=== Provided entries ===

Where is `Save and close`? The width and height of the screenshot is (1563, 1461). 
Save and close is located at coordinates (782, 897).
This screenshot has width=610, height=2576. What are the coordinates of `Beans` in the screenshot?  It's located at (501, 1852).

===
=== Provided entries ===

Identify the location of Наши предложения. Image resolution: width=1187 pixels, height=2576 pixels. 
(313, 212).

===

Try it: Among the records above, extract exactly the lines from the line with "is (1563, 1461)." to the line with "This screenshot has", both lines included, and leave out the rest.

The completed task:
Where is `Save and close`? The width and height of the screenshot is (1563, 1461). 
Save and close is located at coordinates (782, 897).
This screenshot has width=610, height=2576. What are the coordinates of `Beans` in the screenshot?  It's located at (501, 1852).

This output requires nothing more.